# Alright, I'm going to give this a try.....



## Ron19 (Jan 8, 2009)

Been checking out the board for a few months now, and I love it. Lots of good info, and some freakin' awesome pics. 



Here's what I am trying to do. I just picked up my 3 sons from Ohio for the summer and I would like to get them out into the gulf fishing. They are all teenagers. I did my best to get them hooked on fishing as they were growing up, but their current situation doesn't allow them to get out to the water. I would like to get them hooked up with something that is as big as they are. 



I have enough of gear for us, just need the rest to make this happen. I have access to the 'rental' fleet on the AF bases(live in Navarre, work on Eglin), but its just not the same as getting out into the gulf. Can pay for gas and what ever else is needed.

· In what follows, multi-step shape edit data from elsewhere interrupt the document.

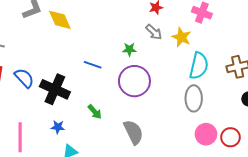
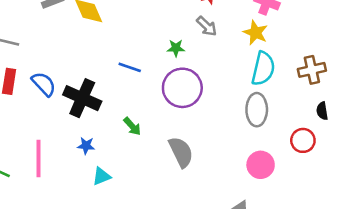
yellow star: (181, 37) -> (255, 33), moved
pink circle: (206, 134) -> (261, 165), moved
red circle: (230, 137) -> (303, 140), moved

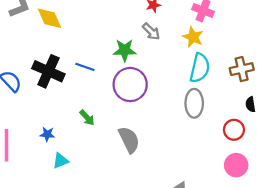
green star: (176, 48) -> (125, 50), size x1.5
black cross: (82, 98) -> (48, 71), moved
pink circle: (261, 165) -> (236, 165), moved

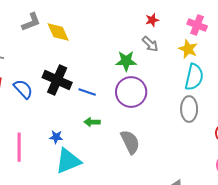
blue line: (85, 67) -> (87, 92), moved
green arrow: (87, 118) -> (92, 122), turned 133
cyan triangle: (61, 161) -> (68, 161), size x1.8

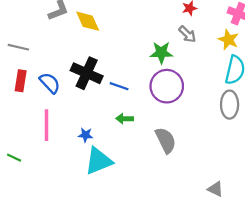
pink line: (19, 147) -> (47, 125), moved

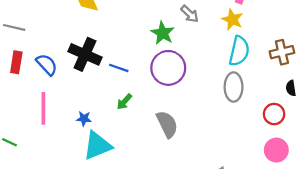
green star: (161, 53) -> (163, 33), turned 30
green arrow: (125, 119) -> (124, 102), turned -49

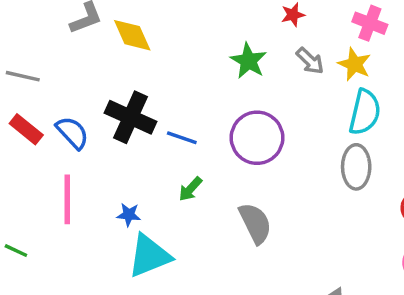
gray arrow: (190, 14) -> (310, 61), moved
green star: (163, 33) -> (248, 61), moved
red rectangle: (16, 62) -> (26, 129), turned -60

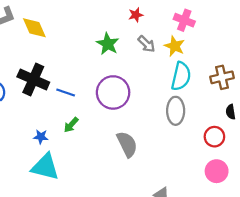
blue star: (129, 215) -> (41, 137), moved
gray semicircle: (255, 223) -> (127, 144), moved
cyan triangle: (149, 256) -> (45, 167), turned 36

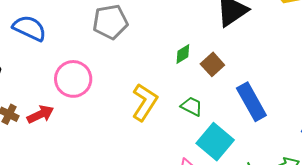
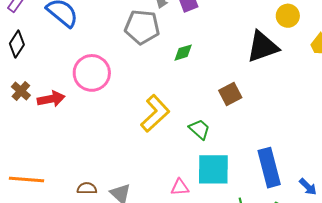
green diamond: (183, 54) -> (183, 53), moved
blue rectangle: (251, 102) -> (269, 168), moved
cyan square: (215, 142) -> (213, 169), turned 36

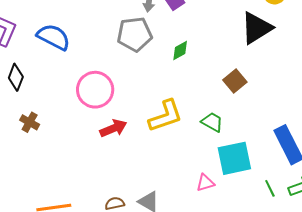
red arrow: (51, 99) -> (113, 128), moved
yellow L-shape: (155, 113) -> (166, 116), turned 36

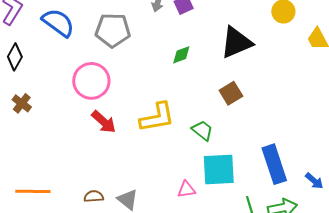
black triangle: (257, 28) -> (236, 42), moved
gray pentagon: (135, 34) -> (113, 30), moved
red arrow: (113, 128) -> (104, 122), turned 56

Would like to do this on a weekend, but I can be flexible if the conditions are right. If you can help me out, please send a pm, or email. [email protected]. Cell # is 420-4605.


----------



## Ron19 (Jan 8, 2009)

Bump for a few more looks......


----------



## lobsterman (Sep 30, 2007)

When are you able to fish? I try to fish every Wed and Sat. I do however only have a little 21' CC, so it gets a little bumpy sometimes out there.


----------



## Ron19 (Jan 8, 2009)

With enough notice, anytime.


----------



## chad403 (Apr 20, 2008)

Plenty of charter boats in the area to give you a specialized good time.


----------



## Ron19 (Jan 8, 2009)

Plenty of money for those charter boats....average $950 for a six hour trip. Thought it might be a little less expensive if I could find something here.


----------



## Splittine (Nov 24, 2007)

Capt Jon Pinney, he is a member on here as "Water Hazard", he will put you on the fish for a great price. Shoot him a pm.

http://captainjonpinney.com/


----------



## Outside9 (Apr 30, 2008)

I might help you and your boys out, I only go if theweather is good. 

Are you military? 

If we go, no gas money but you can buy the bait from the bait guy in the pass (30.00 or 40.00), plus put those boys to work washing the boat afterwards. 

I will give youa call this week and I what we can come up with.

We would be fishing out of Destin.


----------



## submariner (Oct 2, 2007)

:usaflag

That sounds like a good deal. Nice of you to offer. Hope it works out.:clap:clap:clap:clap.


----------



## Ron19 (Jan 8, 2009)

Sorry I couldn'tgetting back to the board this weekend, had the family out and about all over the place. My better half is active duty on Hurlburt Fld, I got out a few yrs ago and now have a civil service job on Eglin. I appreciate all the help guys.


----------



## Outside9 (Apr 30, 2008)

No problem, glad to help you out and helping out a military family makes it evenbetter!

I left you my cell phone number on your email.


----------



## lobsterman (Sep 30, 2007)

Ron19, I don't have but a 21' CC but i would be happy to give you guys a ride fishing also.


----------